Another potential issue is the selection of a cutpoint to distinguish high from low expressers for an assay that results in a continuous data set. Here, we sought to bolster the lowest-tertile cutpoint by also using the limit of detection in unstimulated melanoma cell lines. Using this alternate cutpoint, only three cases were re-classified from the low-IRF-1 to the high-IRF-1 group, and the difference in PFS between IRF-1-high and IRF-1-low patients remained significant. Further development of IRF-1 as a predictive biomarker will require validation of an optimal, reproducibly defined, cutpoint on additional cohorts, as well as inclusion in prospective studies. Also, as the study cohort included patients treated with both single-agent PD-1 and combination PD-1/CTLA-4 blockade, future studies should likely be limited to a more uniform treatment strategy.

In the future development of this assay, stromal expression of IRF-1 should also be considered. While this assay did not include the appropriate markers to accurately quantify IRF-1 in immune cell populations (e.g., CD3), marked differences in stromal cell expression of IRF-1 were noted across cases. Also, it is possible that combination of IRF-1 and PD-L1 or other contributory transcription factors could increase the predictive power of this assay—a multiplex assay including both markers would be most appropriate for testing this hypothesis. In doing so, alternative antibodies for PD-L1 could be considered, as the SP142 clone used in this study has recently been shown to equivalent to other antibodies, including those used in current companion diagnostic tests [34]. However, the SP142 Ventana assay has to be less sensitive than other FDA-approved assays [35]. Here we used the SP142 antibody, but not the Ventana assay.

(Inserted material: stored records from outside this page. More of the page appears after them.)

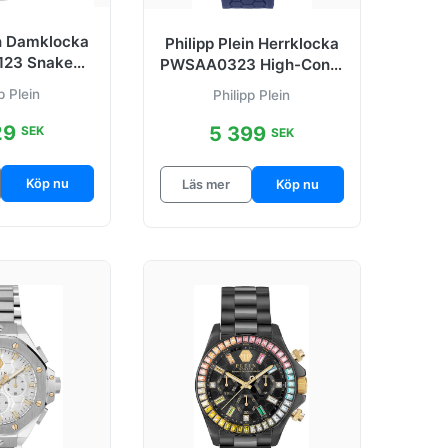
in Damklocka
Philipp Plein Herrklocka
23 Snake
PWSAA0323 High-Conic
ad/Stål Ø28
Blå/Gummi Ø44 mm
p Plein
Philipp Plein
mm
29
5 399
SEK
SEK
Köp nu
Läs mer
Köp nu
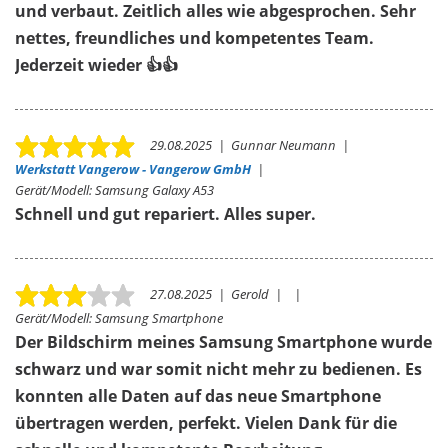
und verbaut. Zeitlich alles wie abgesprochen. Sehr
nettes, freundliches und kompetentes Team.
Jederzeit wieder 👍👍
29.08.2025
|
Gunnar Neumann
|
Werkstatt Vangerow - Vangerow GmbH
|
Gerät/Modell:
Samsung Galaxy A53
Schnell und gut repariert. Alles super.
27.08.2025
|
Gerold
|
|
Gerät/Modell:
Samsung Smartphone
Der Bildschirm meines Samsung Smartphone wurde
schwarz und war somit nicht mehr zu bedienen. Es
konnten alle Daten auf das neue Smartphone
übertragen werden, perfekt. Vielen Dank für die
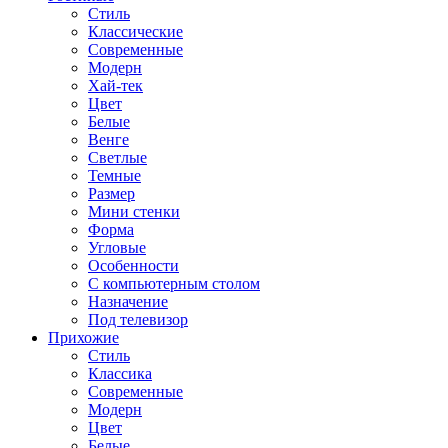
Стиль
Классические
Современные
Модерн
Хай-тек
Цвет
Белые
Венге
Светлые
Темные
Размер
Мини стенки
Форма
Угловые
Особенности
С компьютерным столом
Назначение
Под телевизор
Прихожие
Стиль
Классика
Современные
Модерн
Цвет
Белые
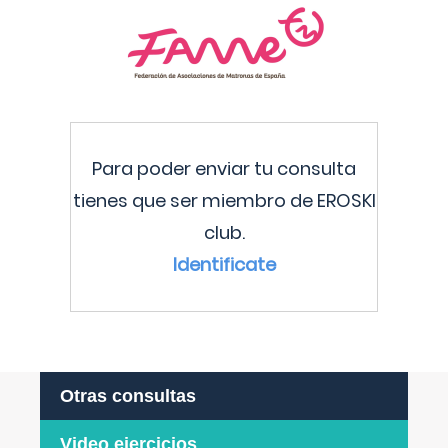
Para poder enviar tu consulta
tienes que ser miembro de EROSKI
club.
Identificate
Otras consultas
Video ejercicios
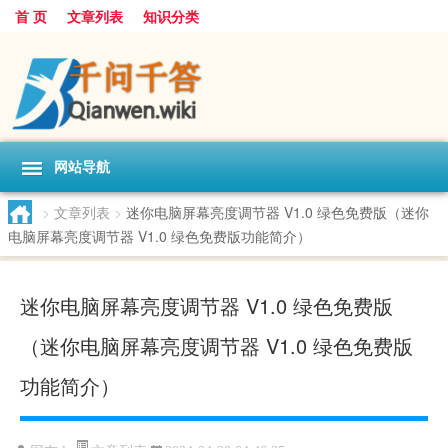
首 页
文章列表
知识分类
网站导航
>
文章列表
>
迷你电脑屏幕亮度调节器 V1.0 绿色免费版（迷你
电脑屏幕亮度调节器 V1.0 绿色免费版功能简介）
迷你电脑屏幕亮度调节器 V1.0 绿色免费版
（迷你电脑屏幕亮度调节器 V1.0 绿色免费版
功能简介）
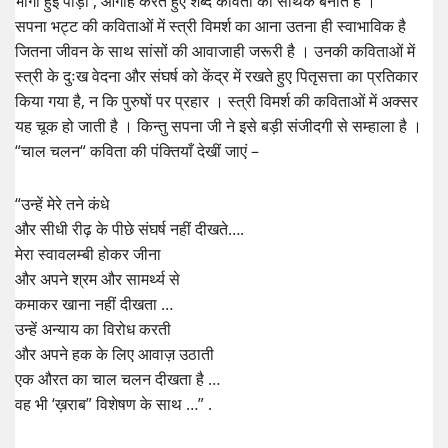
भोगी हुई पीड़ा , आगाह करते हुए शब्द कविता को सार्थक बनाते हैं ।
सपना भट्ट की कविताओं में स्त्री विमर्श का आना उतना ही स्वाभाविक है
जितना जीवन के साथ सांसों की आवाजाही जरूरी है । उनकी कविताओं में
स्त्री के दुःख वेदना और संघर्ष को केंद्र में रखते हुए पितृसत्ता का प्रतिकार
किया गया है, न कि पुरुषों पर प्रहार । स्त्री विमर्श की कविताओं में अक्सर
यह चूक हो जाती है । किन्तु सपना जी ने इसे बड़ी संजीदगी से सम्हाला है ।
“चाल चलन“ कविता की पंक्तियाँ देखीं जाएं –
“उन्हें मेरे तने कंधे
और सीधी रीढ़ के पीछे संघर्ष नहीं दीखते….
मेरा स्वावलम्बी होकर जीना
और अपने श्रम और सामर्थ्य से
कमाकर खाना नहीं दीखता …
उन्हें अन्याय का विरोध करती
और अपने हक के लिए आवाज़ उठाती
एक औरत का चाल चलन दीखता है …
वह भी ‘ख़राब” विशेषण के साथ …” .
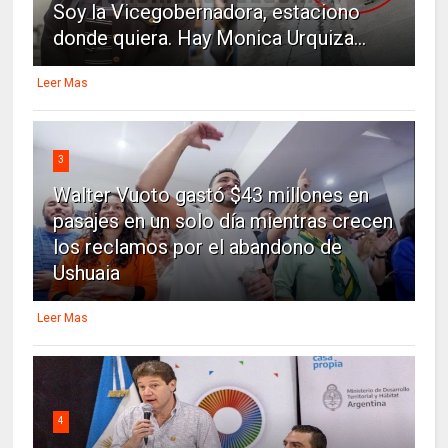
Soy la Vicegobernadora, estaciono
donde quiera. Hay Monica Urquiza...
Leer Mas
3
Walter Vuoto gastó $43 millones en
pasajes en un solo día mientras crecen
los reclamos por el abandono de
Ushuaia
Leer Mas
4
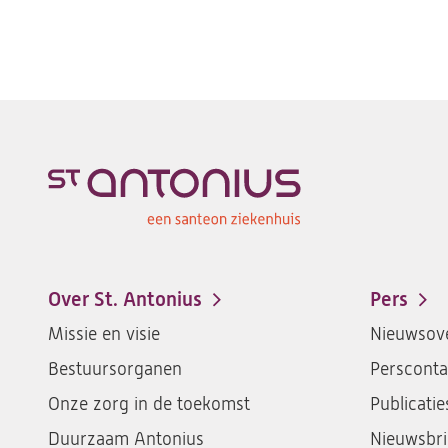
Over St. Antonius
Pers
Footer-
Missie en visie
Nieuwsove
menu
Bestuursorganen
Persconta
Onze zorg in de toekomst
Publicatie
Duurzaam Antonius
Nieuwsbri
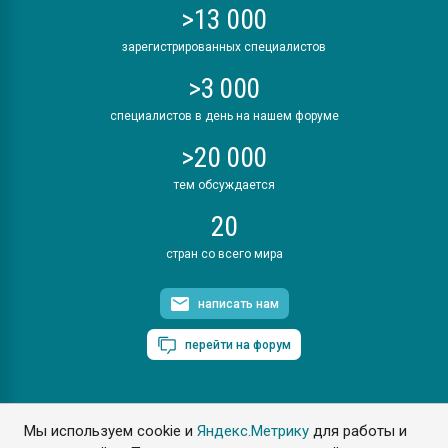
>13 000
зарегистрированных специалистов
>3 000
специалистов в день на нашем форуме
>20 000
тем обсуждается
20
стран со всего мира
написать нам
перейти на форум
Мы используем cookie и
Яндекс.Метрику
для работы и
ПластЭксперт © 2006. Все права защищены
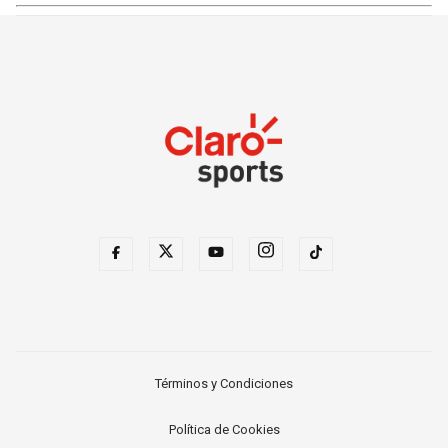
Términos y Condiciones
Política de Cookies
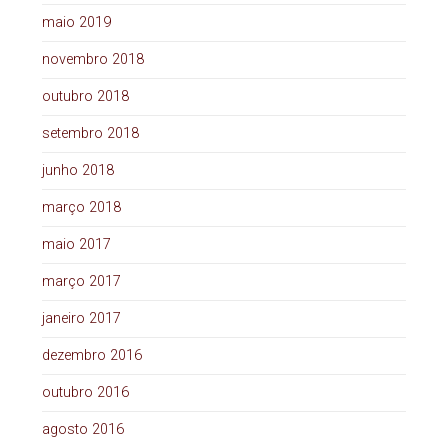
maio 2019
novembro 2018
outubro 2018
setembro 2018
junho 2018
março 2018
maio 2017
março 2017
janeiro 2017
dezembro 2016
outubro 2016
agosto 2016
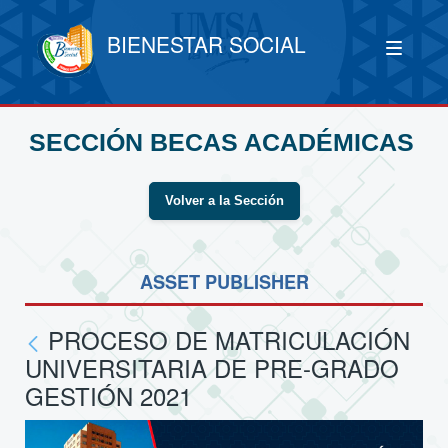
BIENESTAR SOCIAL
SECCIÓN BECAS ACADÉMICAS
Volver a la Sección
ASSET PUBLISHER
PROCESO DE MATRICULACIÓN
UNIVERSITARIA DE PRE-GRADO
GESTIÓN 2021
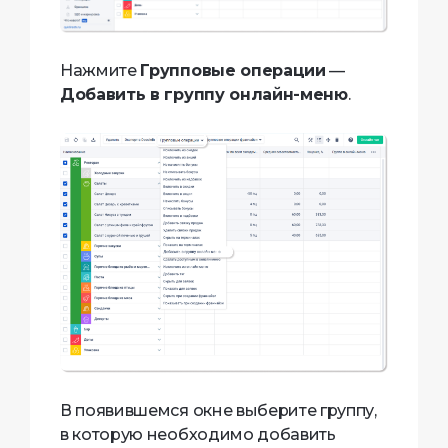
Нажмите
Групповые операции
—
Добавить в группу онлайн-меню
.
В появившемся окне выберите группу,
в которую необходимо добавить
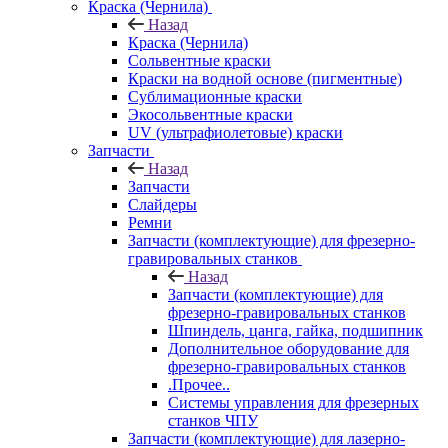
Краска (Чернила)
Назад
Краска (Чернила)
Сольвентные краски
Краски на водной основе (пигментные)
Сублимационные краски
Экосольвентные краски
UV (ультрафиолетовые) краски
Запчасти
Назад
Запчасти
Слайдеры
Ремни
Запчасти (комплектующие) для фрезерно-
гравировальных станков
Назад
Запчасти (комплектующие) для
фрезерно-гравировальных станков
Шпиндель, цанга, гайка, подшипник
Дополнительное оборудование для
фрезерно-гравировальных станков
.Прочее..
Системы управления для фрезерных
станков ЧПУ
Запчасти (комплектующие) для лазерно-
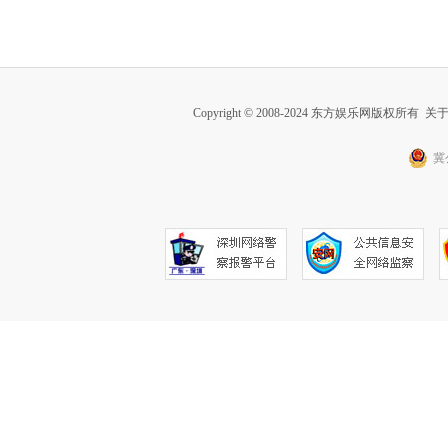
Copyright © 2008-2024 东方娱乐网版权所有
关
冀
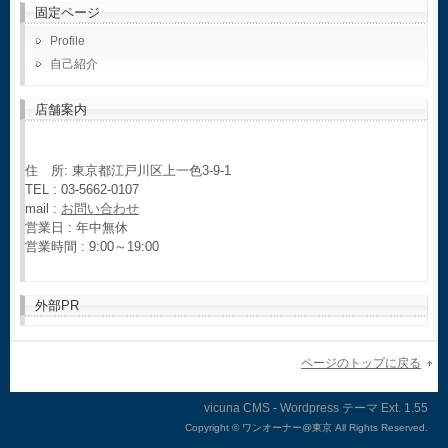
固定ページ
Profile
自己紹介
店舗案内
住 所: 東京都江戸川区上一色3-9-1
TEL : 03-5662-0107
mail :
お問い合わせ
営業日 : 年中無休
営業時間 : 9:00～19:00
外部PR
ページのトップに戻る
vicuna CMS
-
Wordpress テーマ
Ext.
Copyright ©
ワンオーナー@東京 All Rights Reserved.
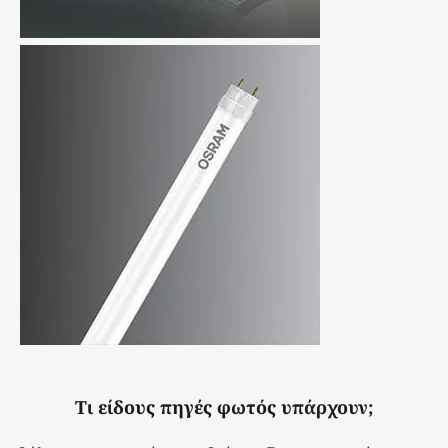
Τι είδους πηγές φωτός υπάρχουν;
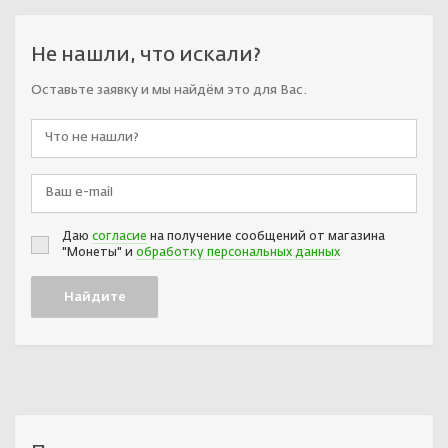
Не нашли, что искали?
Оставьте заявку и мы найдём это для Вас.
Даю
согласие
на получение сообщений от магазина
"Монеты" и
обработку персональных данных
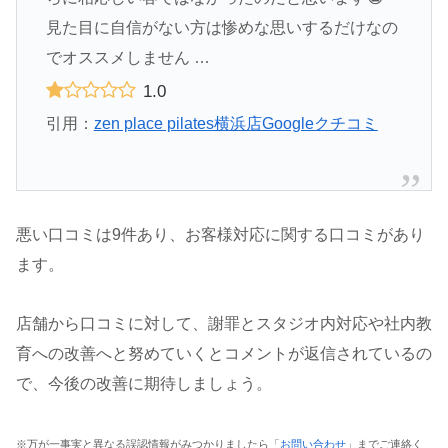
見た目に自信がない方は惨めな思いするだけなの
でオススメしません …
1.0
引用：
zen place pilates横浜店Googleクチコミ
悪い口コミは9件あり、お客様対応に関する口コミがあり
ます。
店舗から口コミに対して、謝罪とスタジオ内対応や社内教
育への改善へと努めていくとコメントが返信されているの
で、今後の改善に期待しましょう。
※万が一事実と異なる誤認情報がみつかりましたら「
お問い合わせ
」までご連絡く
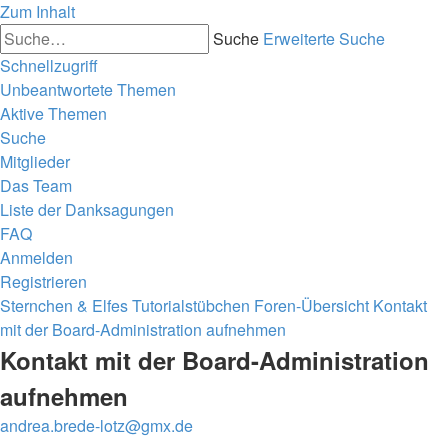
Zum Inhalt
Suche
Erweiterte Suche
Schnellzugriff
Unbeantwortete Themen
Aktive Themen
Suche
Mitglieder
Das Team
Liste der Danksagungen
FAQ
Anmelden
Registrieren
Sternchen & Elfes Tutorialstübchen
Foren-Übersicht
Kontakt
mit der Board-Administration aufnehmen
Kontakt mit der Board-Administration
aufnehmen
andrea.brede-lotz@gmx.de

While the underlying mechanisms remain unclear, there are a number of biological explanations that could explain the association between IRF-1 expression and response to anti-PD-1 immunotherapy. With further validation, it is possible that an IHC-based assay for IRF-1 could be readily transferred to the clinical setting. The concept of a companion diagnostic tested based on capability to express the target of PD-1 axis therapy may address some of the current assays deficiencies related to heterogeneity or other less well defined variables.

Conclusions

This study is this first report of IRF-1 as a tissue-based biomarker to predict response to anti-PD-1 immunotherapy in melanoma. Compared to PD-L1 status, nuclear IRF-1 staining better predicted objective radiographic response and progression-free survival in a retrospective cohort of 47 melanoma patients. Furthermore, this effect was greatest in patients treated with combination ipilimumab and nivolumab, which is rapidly being adopted as a standard of care. Given the limited utility of PD-L1 as a predictive biomarker in this disease, assays for IRF-1 warrant further investigation in randomized controlled trials to determine if they could serve as clinically useful alternatives to guide treatment decisions.